I'm hoping this idea of client empowerment shakes some people up. Especially therapists.

Check back as the plan for this revolution unfolds.

Thursday, April 19, 2007

Being In Therapy

"How does this work? What should I talk about?" Every therapist has heard these questions, and most clients have asked them. This blog will take a stab at giving some answers.

The simple answer is: talk about yourself. Therapy is a laboratory where you and your therapist meet regularly to explore this one topic. Why you think, feel and behave the way you do, how you came to be the person you are, and what can be changed if you so desire.

Anyone who has spent some time being in therapy knows how this simple task can become quite complicated.

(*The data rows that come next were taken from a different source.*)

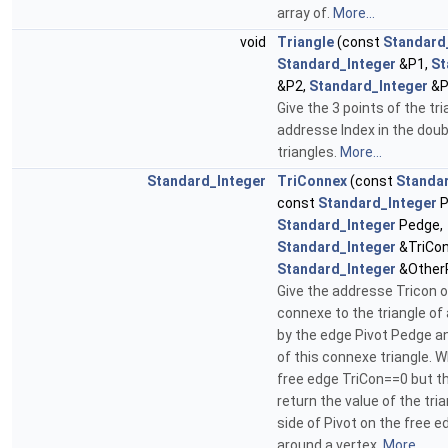
array of.
More...
void
Triangle
(const
Standard
Standard_Integer
&P1,
St
&P2,
Standard_Integer
&P
Give the 3 points of the tri
addresse Index in the doub
triangles.
More...
Standard_Integer
TriConnex
(const
Standa
const
Standard_Integer
P
Standard_Integer
Pedge,
Standard_Integer
&TriCon
Standard_Integer
&OtherP
Give the addresse Tricon o
connexe to the triangle of
by the edge Pivot Pedge an
of this connexe triangle. 
free edge TriCon==0 but t
return the value of the tria
side of Pivot on the free e
around a vertex.
More...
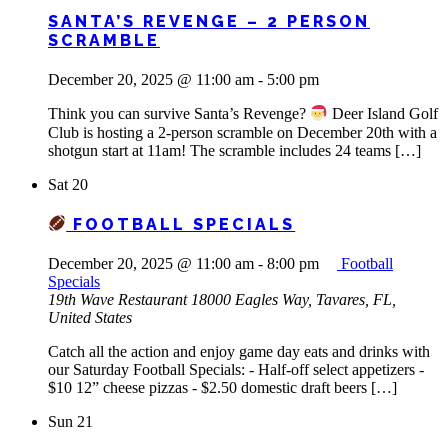
SANTA’S REVENGE – 2 PERSON
SCRAMBLE
December 20, 2025 @ 11:00 am
-
5:00 pm
Think you can survive Santa’s Revenge?
Deer Island Golf
Club is hosting a 2-person scramble on December 20th with a
shotgun start at 11am! The scramble includes 24 teams […]
Sat
20
FOOTBALL SPECIALS
December 20, 2025 @ 11:00 am
-
8:00 pm
Football
Specials
19th Wave Restaurant
18000 Eagles Way, Tavares, FL,
United States
Catch all the action and enjoy game day eats and drinks with
our Saturday Football Specials: - Half-off select appetizers -
$10 12” cheese pizzas - $2.50 domestic draft beers […]
Sun
21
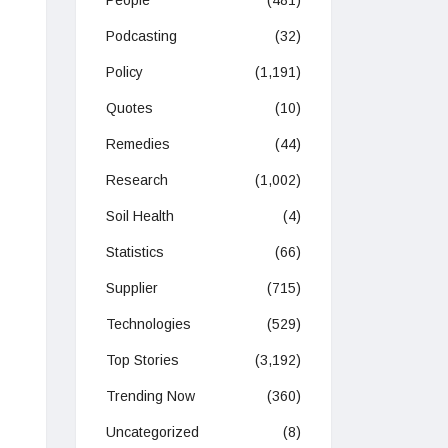
People
(481)
Podcasting
(32)
Policy
(1,191)
Quotes
(10)
Remedies
(44)
Research
(1,002)
Soil Health
(4)
Statistics
(66)
Supplier
(715)
Technologies
(529)
Top Stories
(3,192)
Trending Now
(360)
Uncategorized
(8)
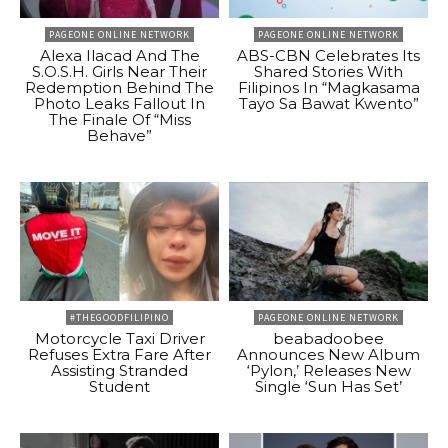
PAGEONE ONLINE NETWORK
PAGEONE ONLINE NETWORK
Alexa Ilacad And The
ABS-CBN Celebrates Its
S.O.S.H. Girls Near Their
Shared Stories With
Redemption Behind The
Filipinos In “Magkasama
Photo Leaks Fallout In
Tayo Sa Bawat Kwento”
The Finale Of “Miss
Behave”
#THEGOODFILIPINO
PAGEONE ONLINE NETWORK
Motorcycle Taxi Driver
beabadoobee
Refuses Extra Fare After
Announces New Album
Assisting Stranded
‘Pylon,’ Releases New
Student
Single ‘Sun Has Set’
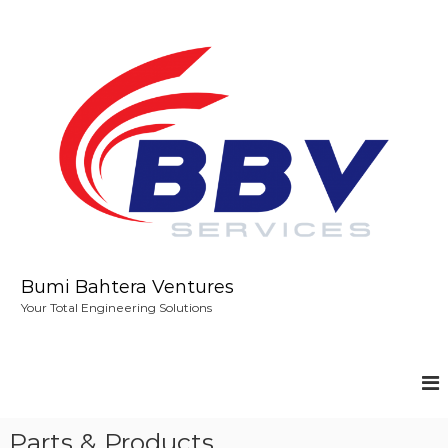
S
k
i
p
t
o
c
o
n
t
e
n
t
Bumi Bahtera Ventures
Your Total Engineering Solutions
Parts & Products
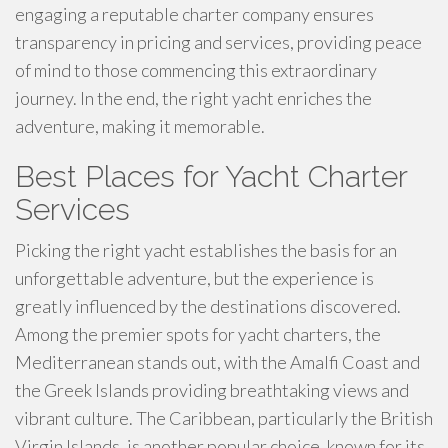
engaging a reputable charter company ensures
transparency in pricing and services, providing peace
of mind to those commencing this extraordinary
journey. In the end, the right yacht enriches the
adventure, making it memorable.
Best Places for Yacht Charter
Services
Picking the right yacht establishes the basis for an
unforgettable adventure, but the experience is
greatly influenced by the destinations discovered.
Among the premier spots for yacht charters, the
Mediterranean stands out, with the Amalfi Coast and
the Greek Islands providing breathtaking views and
vibrant culture. The Caribbean, particularly the British
Virgin Islands, is another popular choice, known for its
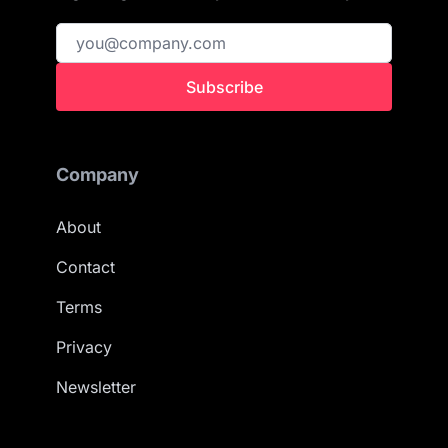
Subscribe
Company
About
Contact
Terms
Privacy
Newsletter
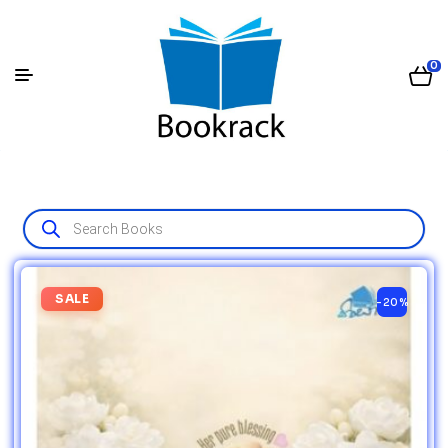
0
SALE
-20%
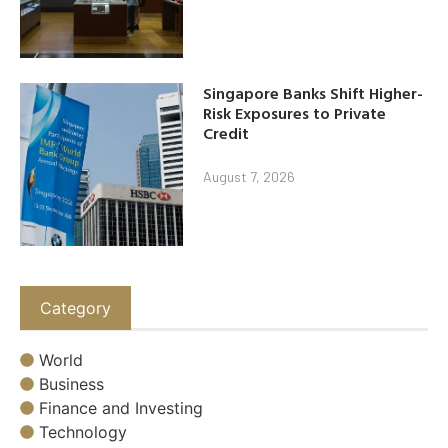
Singapore Banks Shift Higher-
Risk Exposures to Private
Credit
August 7, 2026
Category
World
Business
Finance and Investing
Technology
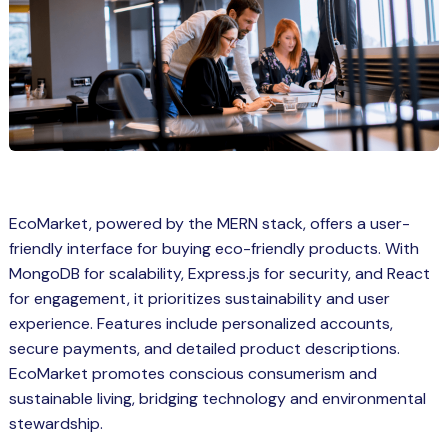
Spring Boot Course for Students in
a: Career Opportunities
el
ne Learning
QL
js
EcoMarket, powered by the MERN stack, offers a user-
friendly interface for buying eco-friendly products. With
MongoDB for scalability, Express.js for security, and React
on
for engagement, it prioritizes sustainability and user
 JS Course for Students in Kerala –
experience. Features include personalized accounts,
me a Mobile App Developer
secure payments, and detailed product descriptions.
EcoMarket promotes conscious consumerism and
tics
sustainable living, bridging technology and environmental
ware
stewardship.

There are an endless number of approaches to exploring one's self. Should you rehash your week? Talk about your childhood? Your dreams? Do you mention the discomfort you feel when the therapist gives you a certain look? Your doubts about the effectiveness of therapy? Or should you wait for the therapist to ask you questions? Each are valid approaches, but it can be confusing to know which one most effectively helps you reach your goal: to understand yourself better, resolve your problems, and not waste your time and money.

As a psychologist with a decade or so of experience, I've dealt with this dilemma plenty. I often need to spend the first several sessions helping clients learn what to do and say to get the most out of their treatment - at a significant expense to the client. It occurred to me that there exists a huge rift between client and therapist where the process of therapy is concerned: therapists spend many years learning theories and techniques of psychotherapy, while the client may know nothing. No wonder many clients leave therapy frustrated, unable to reach their goals because the process remained a mystery to them.

My goal for this blog is to level the therapeutic playing field. I'd like to equip clients - beginning as well as current - with the tools necessary to get the most out of their time, money, and emotional expenditure. I plan to talk about:

1. How to find and begin therapy
2. The rules and roles within therapy
3. How the exploring/healing process works
4. How to relate to the therapist
5. Topics many choose to cover in therapy
6. How to overcome roadblocks in therapy
7. Knowing when and how to end therapy

Thanks for joining me, and I welcome your feedback.

*NOTE: While I am a psychologist who will be discussing the process of therapy, I will not be conducting any on-line therapy. I welcome your questions about how therapy works, but know that I won't be giving specific advice about your particular personal issues - hopefully, some of what I discuss will help you get that kind of assistance from your therapist!